>>>

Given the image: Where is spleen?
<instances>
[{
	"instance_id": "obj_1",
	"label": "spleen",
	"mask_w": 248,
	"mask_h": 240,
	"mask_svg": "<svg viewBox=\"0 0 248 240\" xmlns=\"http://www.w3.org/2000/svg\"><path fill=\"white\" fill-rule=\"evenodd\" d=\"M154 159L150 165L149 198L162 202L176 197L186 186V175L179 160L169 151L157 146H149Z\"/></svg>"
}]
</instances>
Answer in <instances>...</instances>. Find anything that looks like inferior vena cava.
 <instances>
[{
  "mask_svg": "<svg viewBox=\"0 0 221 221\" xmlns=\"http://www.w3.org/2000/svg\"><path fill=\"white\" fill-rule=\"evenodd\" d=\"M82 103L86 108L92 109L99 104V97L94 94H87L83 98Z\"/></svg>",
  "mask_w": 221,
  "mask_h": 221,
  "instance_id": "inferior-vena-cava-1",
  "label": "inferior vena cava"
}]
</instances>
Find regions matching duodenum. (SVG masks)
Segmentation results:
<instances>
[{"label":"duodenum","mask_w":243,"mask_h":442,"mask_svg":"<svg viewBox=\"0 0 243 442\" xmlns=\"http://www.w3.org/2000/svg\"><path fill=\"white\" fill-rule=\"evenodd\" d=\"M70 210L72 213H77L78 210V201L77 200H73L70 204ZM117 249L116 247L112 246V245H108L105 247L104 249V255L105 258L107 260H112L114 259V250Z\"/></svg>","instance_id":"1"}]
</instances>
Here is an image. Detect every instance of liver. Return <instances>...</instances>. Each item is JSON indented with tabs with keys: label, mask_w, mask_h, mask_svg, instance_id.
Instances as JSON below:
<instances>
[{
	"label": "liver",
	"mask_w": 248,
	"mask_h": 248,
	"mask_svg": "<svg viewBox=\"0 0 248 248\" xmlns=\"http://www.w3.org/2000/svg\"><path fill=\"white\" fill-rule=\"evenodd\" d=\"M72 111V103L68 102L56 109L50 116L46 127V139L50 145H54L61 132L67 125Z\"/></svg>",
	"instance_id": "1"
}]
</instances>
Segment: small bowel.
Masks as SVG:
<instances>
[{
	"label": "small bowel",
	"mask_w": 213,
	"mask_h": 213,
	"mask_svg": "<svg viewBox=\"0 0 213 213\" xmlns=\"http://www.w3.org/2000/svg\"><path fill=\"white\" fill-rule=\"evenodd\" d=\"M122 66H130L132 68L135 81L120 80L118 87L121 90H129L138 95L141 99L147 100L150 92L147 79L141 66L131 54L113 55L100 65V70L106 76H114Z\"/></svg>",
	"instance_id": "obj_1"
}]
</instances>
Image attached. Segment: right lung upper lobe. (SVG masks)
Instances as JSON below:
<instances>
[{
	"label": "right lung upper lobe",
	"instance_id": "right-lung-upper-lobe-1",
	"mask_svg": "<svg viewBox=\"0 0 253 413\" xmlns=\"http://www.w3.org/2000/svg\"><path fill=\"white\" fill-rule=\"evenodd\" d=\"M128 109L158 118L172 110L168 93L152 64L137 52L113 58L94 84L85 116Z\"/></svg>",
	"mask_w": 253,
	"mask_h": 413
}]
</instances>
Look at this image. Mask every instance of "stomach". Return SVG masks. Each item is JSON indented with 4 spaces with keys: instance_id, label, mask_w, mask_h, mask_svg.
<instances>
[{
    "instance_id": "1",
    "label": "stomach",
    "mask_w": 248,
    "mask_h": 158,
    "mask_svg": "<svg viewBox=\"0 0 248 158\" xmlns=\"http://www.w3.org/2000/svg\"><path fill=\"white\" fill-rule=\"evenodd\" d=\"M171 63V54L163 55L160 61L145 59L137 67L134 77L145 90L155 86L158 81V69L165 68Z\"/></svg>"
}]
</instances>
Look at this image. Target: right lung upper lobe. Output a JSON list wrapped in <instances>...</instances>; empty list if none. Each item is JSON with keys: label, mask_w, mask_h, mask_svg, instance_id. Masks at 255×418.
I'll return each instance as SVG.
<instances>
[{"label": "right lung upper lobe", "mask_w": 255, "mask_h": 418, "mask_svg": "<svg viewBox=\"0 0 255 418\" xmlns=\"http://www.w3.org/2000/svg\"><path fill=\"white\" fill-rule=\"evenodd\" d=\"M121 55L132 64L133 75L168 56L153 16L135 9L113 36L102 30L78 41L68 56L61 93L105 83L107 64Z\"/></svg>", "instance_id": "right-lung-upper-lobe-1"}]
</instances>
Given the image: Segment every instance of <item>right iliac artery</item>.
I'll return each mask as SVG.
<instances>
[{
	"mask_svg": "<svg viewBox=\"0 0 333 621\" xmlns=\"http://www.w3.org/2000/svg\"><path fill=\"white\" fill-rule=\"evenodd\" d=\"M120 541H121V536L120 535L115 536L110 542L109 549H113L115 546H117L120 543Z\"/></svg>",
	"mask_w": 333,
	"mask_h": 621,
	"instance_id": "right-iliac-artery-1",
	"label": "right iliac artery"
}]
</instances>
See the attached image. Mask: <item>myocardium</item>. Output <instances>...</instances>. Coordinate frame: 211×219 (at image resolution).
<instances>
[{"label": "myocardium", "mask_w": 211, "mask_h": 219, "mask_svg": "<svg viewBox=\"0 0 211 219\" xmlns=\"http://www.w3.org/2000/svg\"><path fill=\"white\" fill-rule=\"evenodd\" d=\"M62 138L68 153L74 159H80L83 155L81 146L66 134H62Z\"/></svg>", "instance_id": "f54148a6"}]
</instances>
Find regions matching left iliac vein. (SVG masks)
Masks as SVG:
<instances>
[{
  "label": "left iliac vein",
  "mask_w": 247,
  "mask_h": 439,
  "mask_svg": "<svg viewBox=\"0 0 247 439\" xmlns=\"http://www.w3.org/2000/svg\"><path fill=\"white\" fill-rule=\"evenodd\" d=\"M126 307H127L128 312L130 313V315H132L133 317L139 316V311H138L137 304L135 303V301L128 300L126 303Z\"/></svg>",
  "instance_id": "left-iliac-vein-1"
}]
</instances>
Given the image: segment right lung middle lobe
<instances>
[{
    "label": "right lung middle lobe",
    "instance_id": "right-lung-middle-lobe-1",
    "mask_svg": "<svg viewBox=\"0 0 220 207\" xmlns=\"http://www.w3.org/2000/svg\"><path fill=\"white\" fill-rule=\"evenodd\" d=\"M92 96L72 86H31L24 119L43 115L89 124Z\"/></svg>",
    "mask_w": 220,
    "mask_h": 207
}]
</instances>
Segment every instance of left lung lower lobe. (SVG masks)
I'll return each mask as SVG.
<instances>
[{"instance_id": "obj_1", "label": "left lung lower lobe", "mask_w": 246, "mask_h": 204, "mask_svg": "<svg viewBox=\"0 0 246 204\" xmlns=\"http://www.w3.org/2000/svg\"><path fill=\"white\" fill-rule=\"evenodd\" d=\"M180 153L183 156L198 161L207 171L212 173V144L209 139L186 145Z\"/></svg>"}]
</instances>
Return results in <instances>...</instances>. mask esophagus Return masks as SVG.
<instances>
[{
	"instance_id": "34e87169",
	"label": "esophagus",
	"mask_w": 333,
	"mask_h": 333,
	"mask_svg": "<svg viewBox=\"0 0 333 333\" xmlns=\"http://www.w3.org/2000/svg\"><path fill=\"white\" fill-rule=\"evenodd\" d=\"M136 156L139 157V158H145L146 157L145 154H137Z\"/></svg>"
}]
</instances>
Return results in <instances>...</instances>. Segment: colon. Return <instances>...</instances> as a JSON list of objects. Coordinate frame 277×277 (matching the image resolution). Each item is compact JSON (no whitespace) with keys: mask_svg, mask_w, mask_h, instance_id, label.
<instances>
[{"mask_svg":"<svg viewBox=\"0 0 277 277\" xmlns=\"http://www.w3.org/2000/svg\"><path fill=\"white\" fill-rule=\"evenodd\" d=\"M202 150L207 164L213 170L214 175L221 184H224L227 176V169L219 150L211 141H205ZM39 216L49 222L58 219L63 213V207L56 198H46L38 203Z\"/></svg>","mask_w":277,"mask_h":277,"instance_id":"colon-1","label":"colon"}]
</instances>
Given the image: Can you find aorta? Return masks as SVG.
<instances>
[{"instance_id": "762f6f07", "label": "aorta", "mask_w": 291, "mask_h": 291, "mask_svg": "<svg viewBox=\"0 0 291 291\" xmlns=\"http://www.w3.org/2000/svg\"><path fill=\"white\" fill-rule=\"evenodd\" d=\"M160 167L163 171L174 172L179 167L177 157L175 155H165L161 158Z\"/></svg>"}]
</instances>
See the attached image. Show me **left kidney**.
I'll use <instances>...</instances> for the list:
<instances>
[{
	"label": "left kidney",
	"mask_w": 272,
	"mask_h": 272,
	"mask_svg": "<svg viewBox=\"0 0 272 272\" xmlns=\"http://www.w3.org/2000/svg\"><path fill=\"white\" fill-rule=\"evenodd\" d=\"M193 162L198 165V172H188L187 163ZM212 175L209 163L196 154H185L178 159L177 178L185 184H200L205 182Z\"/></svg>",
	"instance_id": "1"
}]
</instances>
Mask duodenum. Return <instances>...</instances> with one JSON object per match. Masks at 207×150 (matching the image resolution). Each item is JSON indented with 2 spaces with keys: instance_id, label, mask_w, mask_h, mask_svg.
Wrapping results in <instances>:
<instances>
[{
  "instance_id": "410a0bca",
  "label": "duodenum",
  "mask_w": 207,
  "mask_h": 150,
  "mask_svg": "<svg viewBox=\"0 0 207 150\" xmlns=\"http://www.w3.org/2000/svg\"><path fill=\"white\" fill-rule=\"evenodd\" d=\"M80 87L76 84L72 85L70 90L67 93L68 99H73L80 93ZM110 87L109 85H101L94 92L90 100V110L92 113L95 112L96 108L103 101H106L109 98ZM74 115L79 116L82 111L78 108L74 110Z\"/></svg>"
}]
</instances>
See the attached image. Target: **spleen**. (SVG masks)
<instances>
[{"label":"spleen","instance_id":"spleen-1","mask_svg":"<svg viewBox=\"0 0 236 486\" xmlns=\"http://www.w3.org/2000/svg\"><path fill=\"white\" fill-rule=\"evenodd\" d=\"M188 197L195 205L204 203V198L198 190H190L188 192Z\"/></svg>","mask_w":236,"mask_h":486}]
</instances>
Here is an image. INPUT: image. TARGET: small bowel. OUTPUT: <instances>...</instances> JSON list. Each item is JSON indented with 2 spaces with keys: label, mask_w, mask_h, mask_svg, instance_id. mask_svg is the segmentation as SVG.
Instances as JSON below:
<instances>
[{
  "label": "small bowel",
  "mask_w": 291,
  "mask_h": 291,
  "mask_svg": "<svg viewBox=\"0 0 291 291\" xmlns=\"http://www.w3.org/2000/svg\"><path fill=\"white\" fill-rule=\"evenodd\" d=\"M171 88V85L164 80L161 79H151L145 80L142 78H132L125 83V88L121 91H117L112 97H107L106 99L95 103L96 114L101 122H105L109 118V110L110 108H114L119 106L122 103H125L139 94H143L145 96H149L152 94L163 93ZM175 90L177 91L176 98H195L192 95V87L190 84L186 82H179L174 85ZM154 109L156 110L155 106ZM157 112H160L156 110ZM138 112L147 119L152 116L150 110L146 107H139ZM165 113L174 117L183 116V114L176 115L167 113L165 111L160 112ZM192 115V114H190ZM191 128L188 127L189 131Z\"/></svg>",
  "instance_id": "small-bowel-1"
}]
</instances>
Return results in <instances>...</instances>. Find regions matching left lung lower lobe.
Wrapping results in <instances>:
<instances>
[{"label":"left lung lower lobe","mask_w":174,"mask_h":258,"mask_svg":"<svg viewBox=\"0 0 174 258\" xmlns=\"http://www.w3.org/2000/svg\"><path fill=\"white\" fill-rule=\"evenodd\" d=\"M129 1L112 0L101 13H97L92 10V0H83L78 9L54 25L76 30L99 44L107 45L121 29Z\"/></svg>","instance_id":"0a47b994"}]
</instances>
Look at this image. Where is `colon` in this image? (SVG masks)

<<<

▸ **Aim of the exercise**
Take every line from the one containing "Here is an image. INPUT: image." to the end of the listing and output it exactly, with nothing else.

▸ **Task solution**
Here is an image. INPUT: image. TARGET: small bowel. OUTPUT: <instances>...</instances> JSON list. Each item is JSON indented with 2 spaces with keys: label, mask_w, mask_h, mask_svg, instance_id. mask_svg is the segmentation as SVG.
Instances as JSON below:
<instances>
[{
  "label": "small bowel",
  "mask_w": 291,
  "mask_h": 291,
  "mask_svg": "<svg viewBox=\"0 0 291 291\" xmlns=\"http://www.w3.org/2000/svg\"><path fill=\"white\" fill-rule=\"evenodd\" d=\"M171 88V85L164 80L161 79H151L145 80L142 78H132L125 83V88L121 91H117L112 97H107L106 99L95 103L96 114L101 122H105L109 118V110L110 108H114L119 106L122 103H125L139 94H143L145 96H149L152 94L163 93ZM175 90L177 91L176 98H195L192 95V87L190 84L186 82H179L174 85ZM154 109L156 110L155 106ZM157 112H160L156 110ZM138 112L147 119L152 116L150 110L146 107H139ZM165 113L174 117L183 116V114L176 115L167 113L165 111L160 112ZM192 115V114H190ZM191 128L188 127L189 131Z\"/></svg>",
  "instance_id": "small-bowel-1"
}]
</instances>
Return results in <instances>...</instances>. Find regions matching left lung lower lobe.
Wrapping results in <instances>:
<instances>
[{"label":"left lung lower lobe","mask_w":174,"mask_h":258,"mask_svg":"<svg viewBox=\"0 0 174 258\" xmlns=\"http://www.w3.org/2000/svg\"><path fill=\"white\" fill-rule=\"evenodd\" d=\"M129 1L112 0L101 13H97L92 10V0H83L78 9L54 25L76 30L99 44L107 45L121 29Z\"/></svg>","instance_id":"0a47b994"}]
</instances>
Look at this image. Where is `colon` in this image? (SVG masks)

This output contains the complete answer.